BC Industry News
Weak U.S. economy creates new rivals for B.C.
November 8, 2011
Tax-free US states could scoop up new business ventures
A weaker U.S. dollar is making it tougher for British Columbia to attract new jobs in one of North America’s hottest sectors.
It’s still cheaper to set up a medical technology company in Metro Vancouver than in markets such as Silicon Valley, Los Angeles, Boston or Toronto, according to new research from The Boyd Company.
But John Boyd Jr., a consultant based in Princeton, New Jersey, notes that jurisdictions including Florida, Texas and South Dakota are aggressive new competitors in the pursuit of med tech companies – and they’re making offers that companies with a strict bottom-line focus are finding hard to ignore.
“For the first time there’s as compelling case to be made for the U.S. versus Canada because of the weakened dollar,” Boyd said in a recent interview.
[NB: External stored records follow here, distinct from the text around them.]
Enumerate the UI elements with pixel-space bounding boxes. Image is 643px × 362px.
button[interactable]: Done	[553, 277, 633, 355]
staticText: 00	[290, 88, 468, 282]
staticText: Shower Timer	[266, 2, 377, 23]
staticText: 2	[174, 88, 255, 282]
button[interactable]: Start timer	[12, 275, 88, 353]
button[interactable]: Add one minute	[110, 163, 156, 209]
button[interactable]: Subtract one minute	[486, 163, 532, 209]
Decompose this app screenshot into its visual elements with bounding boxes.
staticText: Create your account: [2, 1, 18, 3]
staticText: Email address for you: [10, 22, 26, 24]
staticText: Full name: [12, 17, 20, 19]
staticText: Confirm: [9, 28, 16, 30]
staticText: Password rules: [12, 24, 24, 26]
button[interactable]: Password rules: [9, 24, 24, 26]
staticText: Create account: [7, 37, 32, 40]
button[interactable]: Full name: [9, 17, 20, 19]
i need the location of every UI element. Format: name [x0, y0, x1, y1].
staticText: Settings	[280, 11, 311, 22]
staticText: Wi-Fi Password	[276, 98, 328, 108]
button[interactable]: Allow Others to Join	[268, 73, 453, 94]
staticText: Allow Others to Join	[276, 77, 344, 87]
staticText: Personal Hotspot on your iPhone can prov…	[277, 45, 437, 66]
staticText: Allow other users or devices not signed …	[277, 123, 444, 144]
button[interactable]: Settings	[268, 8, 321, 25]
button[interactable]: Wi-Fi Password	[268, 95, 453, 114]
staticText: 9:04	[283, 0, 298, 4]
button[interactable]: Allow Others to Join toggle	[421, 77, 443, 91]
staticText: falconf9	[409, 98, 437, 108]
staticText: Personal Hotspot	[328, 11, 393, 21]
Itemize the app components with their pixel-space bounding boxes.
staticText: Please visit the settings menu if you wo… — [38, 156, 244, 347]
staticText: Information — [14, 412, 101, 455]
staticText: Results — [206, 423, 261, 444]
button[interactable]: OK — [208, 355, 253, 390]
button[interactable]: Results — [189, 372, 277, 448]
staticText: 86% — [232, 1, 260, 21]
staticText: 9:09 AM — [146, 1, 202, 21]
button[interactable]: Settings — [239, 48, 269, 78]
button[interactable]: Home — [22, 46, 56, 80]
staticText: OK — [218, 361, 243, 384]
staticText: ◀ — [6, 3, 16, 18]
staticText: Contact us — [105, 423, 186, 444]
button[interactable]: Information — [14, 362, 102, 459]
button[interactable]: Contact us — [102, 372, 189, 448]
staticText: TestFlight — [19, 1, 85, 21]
South Dakota for example has no state corporate or personal income tax – plus right-to-work labour legislation – and it’s already home to two medical research institutes.
Boyd says demand for medical equipment will spike thanks to aging baby boomers, and as U.S. President Barack Obama’s health care program expands services to 40 million people without coverage at present.
Boyd expects the program to endure: “ A lot of the chamber of commerce groups are very vocal in the U.S. about repealing Obamacare but the big employers, the multinationals, actually like it because it lowers the corporate burden.”
Boyd spoke with The Vancouver Sun during a recent visit to Vancouver, where he presented clients with research that reviews the cost of operating a medical devices manufacturing facility in 55 locations in the U.S., Canada, Mexico and Latin America.
“The U.S. economy is very soft right now but there are a number of macro-drivers that are fuelling this medical device industry,” Boyd said. “Biotech companies and medical devices companies are growing and doing very well in the U.S.”
Boyd compared the most significant operating costs in each jurisdiction — things like taxes and infrastructure — for a hypothetical 175,000 production plant employing 325 workers.
In Canada, those annual operating costs, amortized over 25 years ranged from $27.8 million US in Toronto down to $25.8 million Montreal.
Vancouver, at $27.5 million, fell in between. The most expensive jurisdiction was San Jose/Palo Alto at $30.7 million.
Vancouver was 11th.
“California is a lucrative med tech recruiting target for Vancouver’s industry-attraction efforts given the costliness and onerous tax and business climate associated with California,” Boyd wrote in a briefing paper obtained by The Sun.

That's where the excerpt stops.